With this study, DeVries and her colleagues explored the utility of symptom-based score based on self-reports of breathlessness, cough and sputum to identify and predict COPD exacerbation. The BCSS questionnaire takes the sum of responses to three questions that rate breathlessness, cough and sputum each on a five-point Likert scale with 0 representing no symptoms and 4 representing severe symptoms.

The study compared BCSS reports for 168 patients with COPD at the start of an exacerbation and during non-exacerbation periods. Patients were taken from a disease management group managed by a large group medical practice in central Massachusetts. During the study period, patients enrolled in the program called a nurse when they developed worsening symptoms. If the nurse confirmed an exacerbation, the patient was asked a series of questions, including the standard BCSS questions. In all, the 168 patients contributed information on 231 exacerbations and 389 non-exacerbation periods.

Next: Is BCSS a good predictor of exacerbation?

 

“We found the BCSS to be good predictor of COPD exacerbation, even though COPD patients vary widely in their reported symptoms of breathlessness, cough and sputum,” DeVries said. “Furthermore, we found that no one individual symptom was more strongly associated with COPD exacerbation than another.”

BCSS was strongly associated with risk for exacerbation with an odds ratio of 2.80 (95% CI, 2.27-3.45). This suggested that each one-point increase in the BCSS score increased risk by 180%. An analysis of each of the three BCSS components showed similar risks estimates for each of the symptoms; breathlessness (OR=3.14), cough (OR=2.62) and sputum (OR=3.2). According to the study, this similarity suggests,  “it is not necessary to weight any one symptom more heavily than another when computing a BCSS summary measure and that the simple sum of the three symptoms' self-reports is appropriate.”

A BCSS score of 5.0 was identified as the best threshold to identify signs of COPD exacerbation.

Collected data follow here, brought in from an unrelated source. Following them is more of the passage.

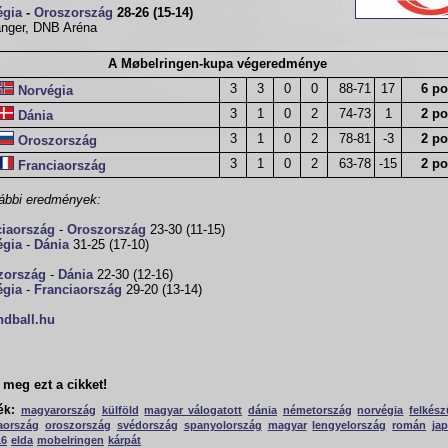
égia
-
Oroszország
28-26 (15-14)
nger, DNB Aréna
A Møbelringen-kupa végeredménye
3
3
0
0
88-71
17
6 po
Norvégia
3
1
0
2
74-73
1
2 po
Dánia
3
1
0
2
78-81
-3
2 po
Oroszország
3
1
0
2
63-78
-15
2 po
Franciaország
ábbi eredmények:
ciaország
-
Oroszország
23-30 (11-15)
égia
-
Dánia
31-25 (17-10)
zország
-
Dánia
22-30 (12-16)
égia
-
Franciaország
29-20 (13-14)
ndball.hu
meg ezt a cikket!
ék:
magyarország
külföld
magyar válogatott
dánia
németország
norvégia
felkész
iaország
oroszország
svédország
spanyolország
magyar
lengyelország
román
ja
16
elda
mobelringen
kárpát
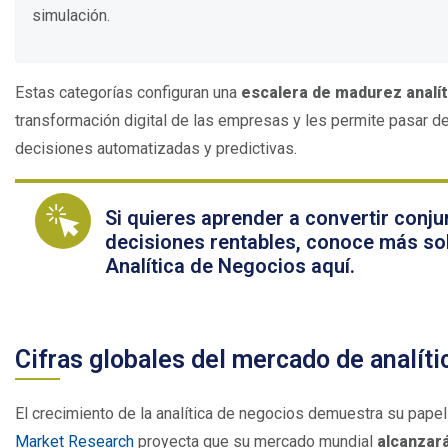
simulación.
Estas categorías configuran una
escalera de madurez analít
transformación digital de las empresas y les permite pasar del
decisiones automatizadas y predictivas.
Si quieres aprender a convertir conj
decisiones rentables, conoce más so
Analítica de Negocios aquí.
Cifras globales del mercado de analít
El crecimiento de la analítica de negocios demuestra su papel
Market Research
proyecta que su mercado mundial
alcanzará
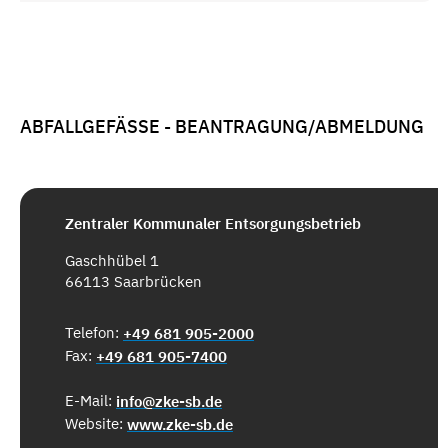
ABFALLGEFÄSSE - BEANTRAGUNG/ABMELDUNG
Zentraler Kommunaler Entsorgungsbetrieb
Gaschhübel 1
66113 Saarbrücken
Telefon:
+49 681 905-2000
Fax:
+49 681 905-7400
E-Mail:
info@zke-sb.de
Website:
www.zke-sb.de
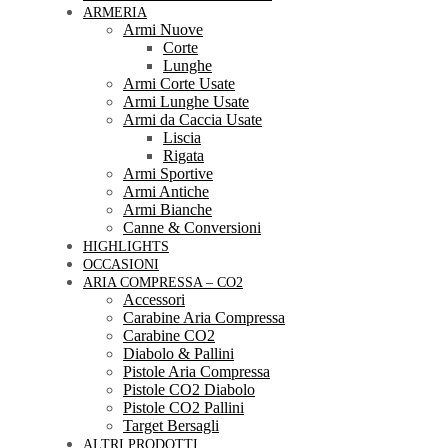
ARMERIA
Armi Nuove
Corte
Lunghe
Armi Corte Usate
Armi Lunghe Usate
Armi da Caccia Usate
Liscia
Rigata
Armi Sportive
Armi Antiche
Armi Bianche
Canne & Conversioni
HIGHLIGHTS
OCCASIONI
ARIA COMPRESSA – CO2
Accessori
Carabine Aria Compressa
Carabine CO2
Diabolo & Pallini
Pistole Aria Compressa
Pistole CO2 Diabolo
Pistole CO2 Pallini
Target Bersagli
ALTRI PRODOTTI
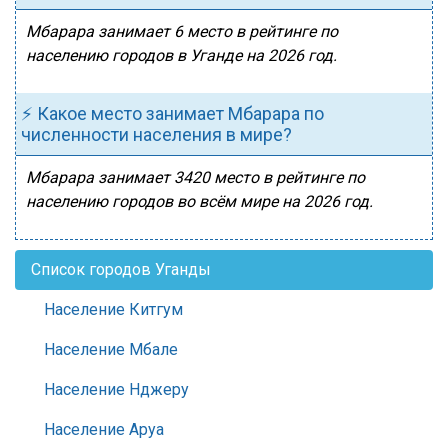
Мбарара занимает 6 место в рейтинге по
населению городов в Уганде на 2026 год.
⚡ Какое место занимает Мбарара по
численности населения в мире?
Мбарара занимает 3420 место в рейтинге по
населению городов во всём мире на 2026 год.
Список городов Уганды
Население Китгум
Население Мбале
Население Нджеру
Население Аруа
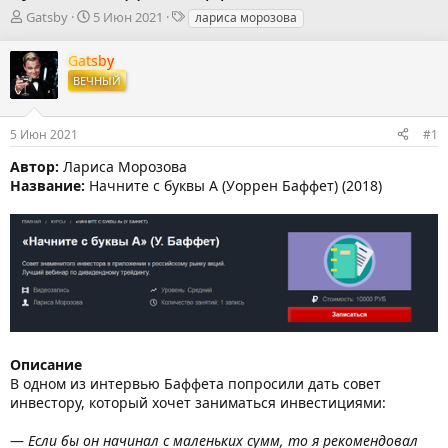
А
Д
Т
Gatsby
5 Июн 2021
лариса морозова
в
а
е
т
т
г
Gatsby
о
а
и
ВЕЧНЫЙ
р
н
т
а
е
ч
5 Июн 2021
#1
м
а
ы
л
Автор:
Лариса Морозова
а
Название:
Начните с буквы А (Уоррен Баффет) (2018)
Описание
В одном из интервью Баффета попросили дать совет
инвестору, который хочет заниматься инвестициями:
—
Если бы он начинал с маленьких сумм, то я рекомендовал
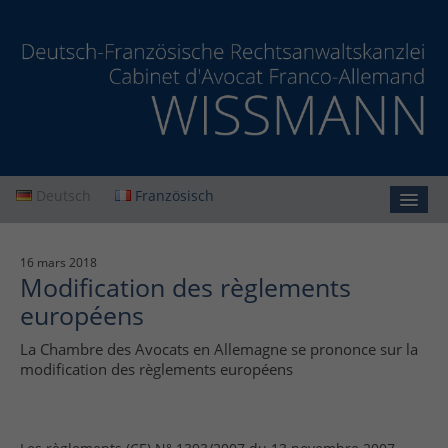
Deutsch
Französisch
Accueil
16 mars 2018
Modification des règlements
Cabinet
européens
Prestations
La Chambre des Avocats en Allemagne se prononce sur la
Actualités
modification des règlements européens
Contact
Protection des données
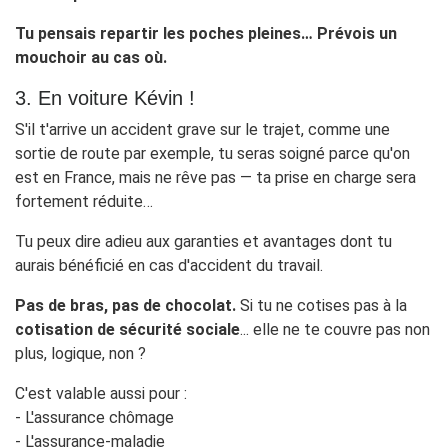
Tu pensais repartir les poches pleines… Prévois un
mouchoir au cas où.
3. En voiture Kévin !
S'il t'arrive un accident grave sur le trajet, comme une
sortie de route par exemple, tu seras soigné parce qu'on
est en France, mais ne rêve pas — ta prise en charge sera
fortement réduite…
Tu peux dire adieu aux garanties et avantages dont tu
aurais bénéficié en cas d'accident du travail.
Pas de bras, pas de chocolat.
Si tu ne cotises pas à la
cotisation de sécurité sociale
... elle ne te couvre pas non
plus, logique, non ?
C'est valable aussi pour :
- L'assurance chômage
- L'assurance-maladie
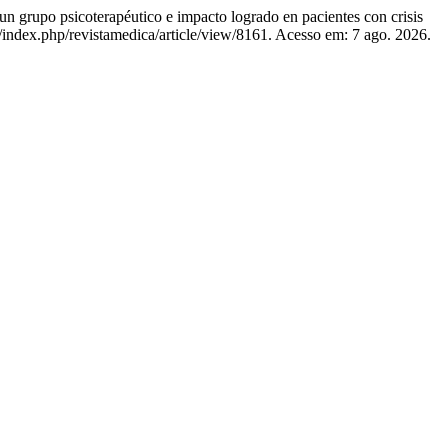
icoterapéutico e impacto logrado en pacientes con crisis
o/index.php/revistamedica/article/view/8161. Acesso em: 7 ago. 2026.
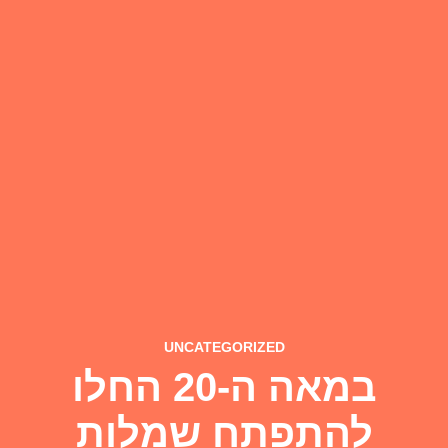
UNCATEGORIZED
במאה ה-20 החלו
להתפתח שמלות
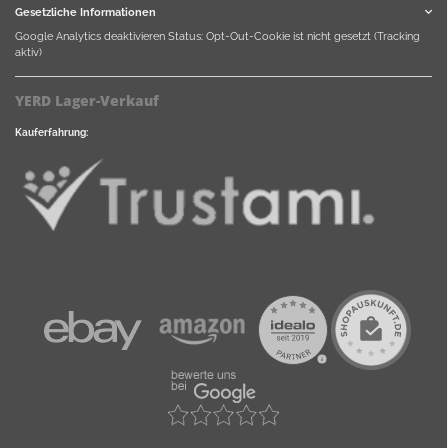
Gesetzliche Informationen
Google Analytics deaktivieren
Status: Opt-Out-Cookie ist nicht gesetzt (Tracking
aktiv)
YERD Lager-Verkauf
Kauferfahrung:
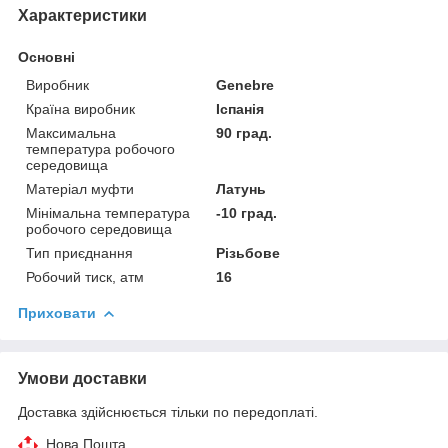
Характеристики
Основні
Виробник
Genebre
Країна виробник
Іспанія
Максимальна
90 град.
температура робочого
середовища
Матеріал муфти
Латунь
Мінімальна температура
-10 град.
робочого середовища
Тип приєднання
Різьбове
Робочий тиск, атм
16
Приховати
Умови доставки
Доставка здійснюється тільки по передоплаті.
Нова Пошта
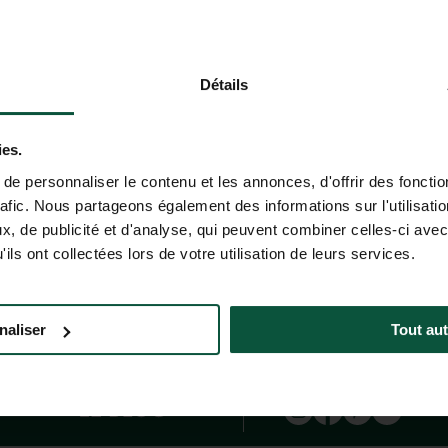
ler Assistent befindet sich derzeit in der Beta-Version. Die berei
Détails
. Wir empfehlen Ihnen, wichtige Informationen (Preise, Verfügbar
rüfen.
ies.
e personnaliser le contenu et les annonces, d'offrir des fonctio
rafic. Nous partageons également des informations sur l'utilisati
HAFT BEI!
, de publicité et d'analyse, qui peuvent combiner celles-ci avec
rangeboten von Huttopia!
ils ont collectées lors de votre utilisation de leurs services.
naliser
Tout aut
GEN
HILFE UND KONTAKT
(MO - FR: 9.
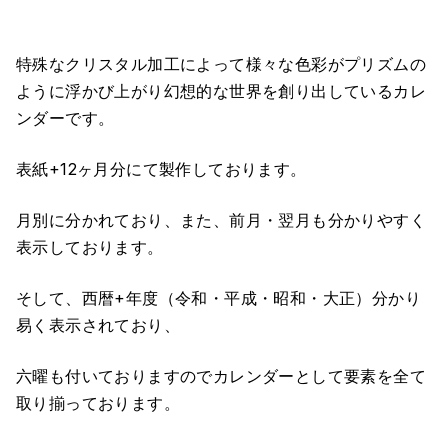
特殊なクリスタル加工によって様々な色彩がプリズムの
ように浮かび上がり幻想的な世界を創り出しているカレ
ンダーです。
表紙+12ヶ月分にて製作しております。
月別に分かれており、また、前月・翌月も分かりやすく
表示しております。
そして、西暦+年度（令和・平成・昭和・大正）分かり
易く表示されており、
六曜も付いておりますのでカレンダーとして要素を全て
取り揃っております。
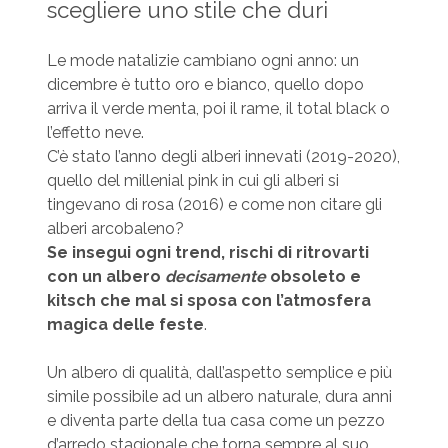
scegliere uno stile che duri
Le mode natalizie cambiano ogni anno: un
dicembre è tutto oro e bianco, quello dopo
arriva il verde menta, poi il rame, il total black o
l’effetto neve.
C’è stato l’anno degli alberi innevati (2019-2020),
quello del millenial pink in cui gli alberi si
tingevano di rosa (2016) e come non citare gli
alberi arcobaleno?
Se insegui ogni trend, rischi di ritrovarti
con un albero
decisamente
obsoleto e
kitsch che mal si sposa con l’atmosfera
magica delle feste
.
Un albero di qualità, dall’aspetto semplice e più
simile possibile ad un albero naturale, dura anni
e diventa parte della tua casa come un pezzo
d’arredo stagionale che torna sempre al suo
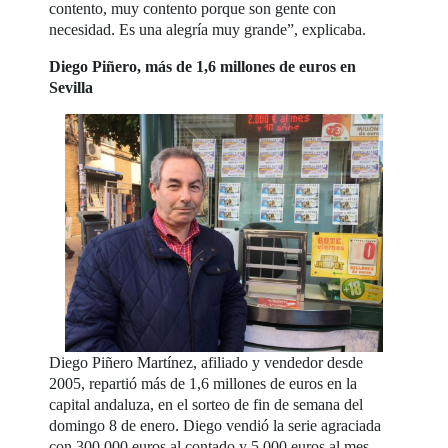
contento, muy contento porque son gente con
necesidad. Es una alegría muy grande”, explicaba.
Diego Piñero, más de 1,6 millones de euros en
Sevilla
Diego Piñero Martínez, afiliado y vendedor desde
2005, repartió más de 1,6 millones de euros en la
capital andaluza, en el sorteo de fin de semana del
domingo 8 de enero. Diego vendió la serie agraciada
con 300.000 euros al contado y 5.000 euros al mes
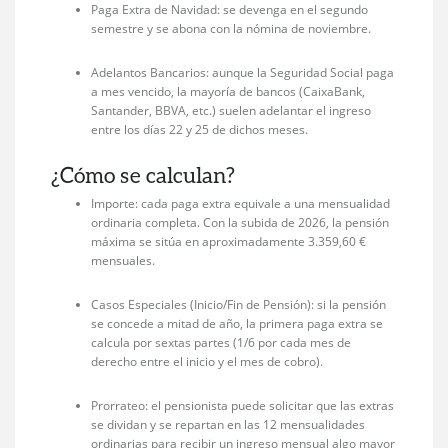
Paga Extra de Navidad: se devenga en el segundo
semestre y se abona con la nómina de noviembre.
Adelantos Bancarios: aunque la Seguridad Social paga
a mes vencido, la mayoría de bancos (CaixaBank,
Santander, BBVA, etc.) suelen adelantar el ingreso
entre los días 22 y 25 de dichos meses.
¿Cómo se calculan?
Importe: cada paga extra equivale a una mensualidad
ordinaria completa. Con la subida de 2026, la pensión
máxima se sitúa en aproximadamente 3.359,60 €
mensuales.
Casos Especiales (Inicio/Fin de Pensión): si la pensión
se concede a mitad de año, la primera paga extra se
calcula por sextas partes (1/6 por cada mes de
derecho entre el inicio y el mes de cobro).
Prorrateo: el pensionista puede solicitar que las extras
se dividan y se repartan en las 12 mensualidades
ordinarias para recibir un ingreso mensual algo mayor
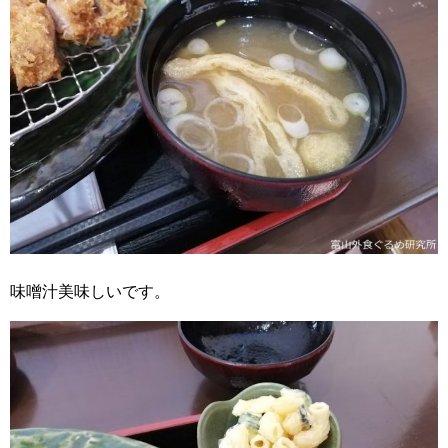
味噌汁美味しいです。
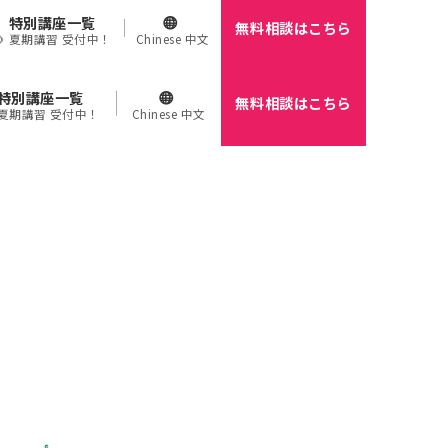
特別講座一覧
無料相談はこちら
🌻 夏期講習 受付中！
Chinese 中文
特別講座一覧
無料相談はこちら
 夏期講習 受付中！
Chinese 中文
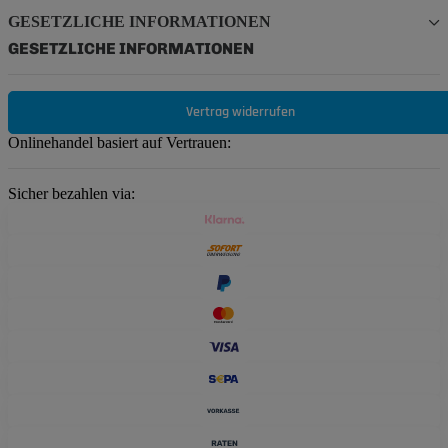
GESETZLICHE INFORMATIONEN
GESETZLICHE INFORMATIONEN
Vertrag widerrufen
Onlinehandel basiert auf Vertrauen:
Sicher bezahlen via:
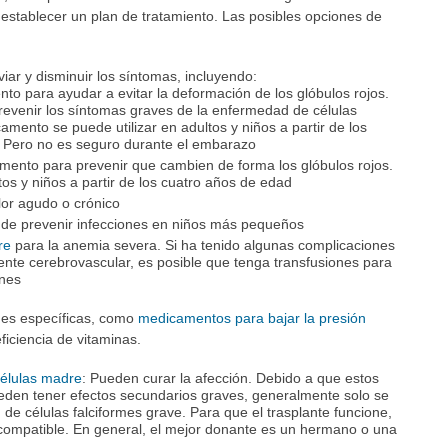
establecer un plan de tratamiento. Las posibles opciones de
iar y disminuir los síntomas, incluyendo:
to para ayudar a evitar la deformación de los glóbulos rojos.
evenir los síntomas graves de la enfermedad de células
amento se puede utilizar en adultos y niños a partir de los
Pero no es seguro durante el embarazo
mento para prevenir que cambien de forma los glóbulos rojos.
os y niños a partir de los cuatro años de edad
lor agudo o crónico
 de prevenir infecciones en niños más pequeños
re
para la anemia severa. Si ha tenido algunas complicaciones
nte cerebrovascular, es posible que tenga transfusiones para
ones
nes específicas, como
medicamentos para bajar la presión
ficiencia de vitaminas.
élulas madre
: Pueden curar la afección. Debido a que estos
ueden tener efectos secundarios graves, generalmente solo se
e células falciformes grave. Para que el trasplante funcione,
ompatible. En general, el mejor donante es un hermano o una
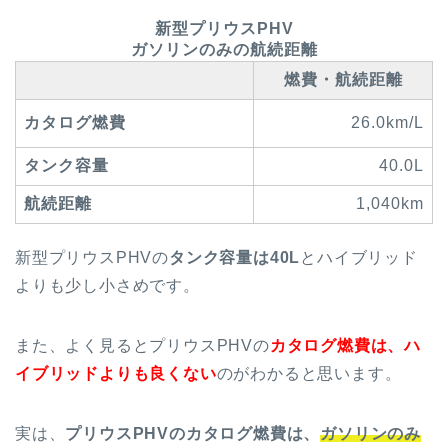
新型プリウスPHV
ガソリンのみの航続距離
燃費・航続距離
カタログ燃費
26.0km/L
タンク容量
40.0L
航続距離
1,040km
新型プリウスPHVの
タンク容量は40L
とハイブリッド
よりも少し小さめです。
また、よく見るとプリウスPHVの
カタログ燃費は、ハ
イブリッドよりも良くない
のがわかると思います。
実は、
プリウスPHVのカタログ燃費は、
ガソリンのみ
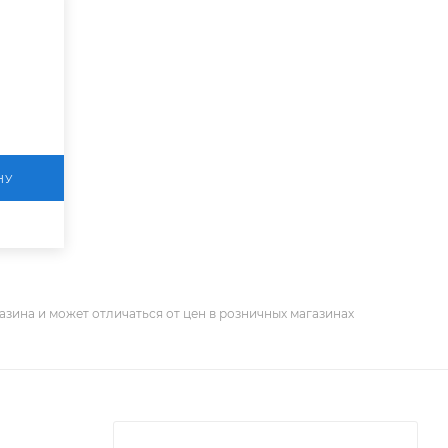
НУ
азина и может отличаться от цен в розничных магазинах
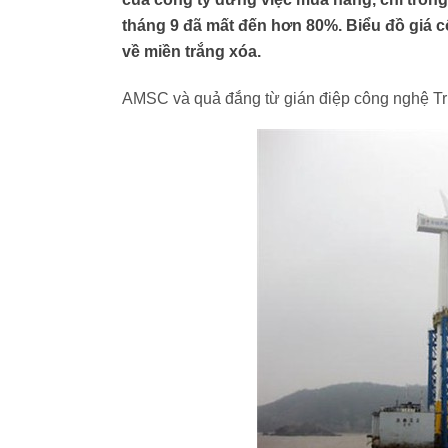
tháng 9 đã mất đến hơn 80%. Biểu đồ giá 
về miền trắng xóa.
AMSC và quả đắng từ gián điệp công nghệ T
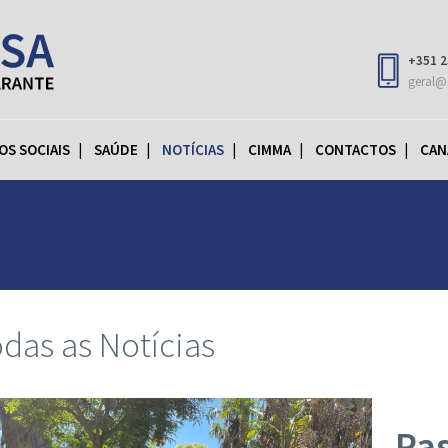
+351 2
geral@
OS SOCIAIS
SAÚDE
NOTÍCIAS
CIMMA
CONTACTOS
CAN
das as Notícias
Pas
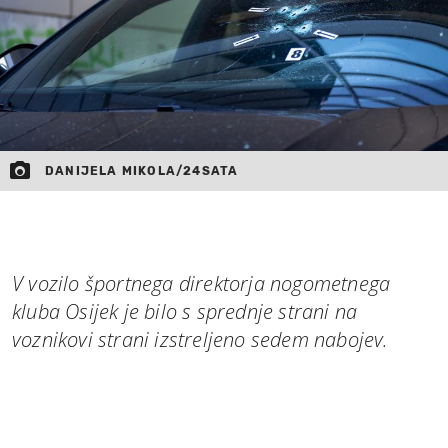
DANIJELA MIKOLA/24SATA
V vozilo športnega direktorja nogometnega
kluba Osijek je bilo s sprednje strani na
voznikovi strani izstreljeno sedem nabojev.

Using this cutoff, the BCSS had a sensitivity of 83% and a specificity of 68%. If a cutoff of 4.0 was used, the sensitivity would increase to 94% but the specificity would decrease to only 49%, resulting in more false positives.

There was a mean increase of 2.57 points in the BCSS score between exacerbation weeks and non-exacerbation weeks. The increase in score was slightly larger among patients with mild to moderate COPD compared with severe to very severe COPD, but the difference was not significant.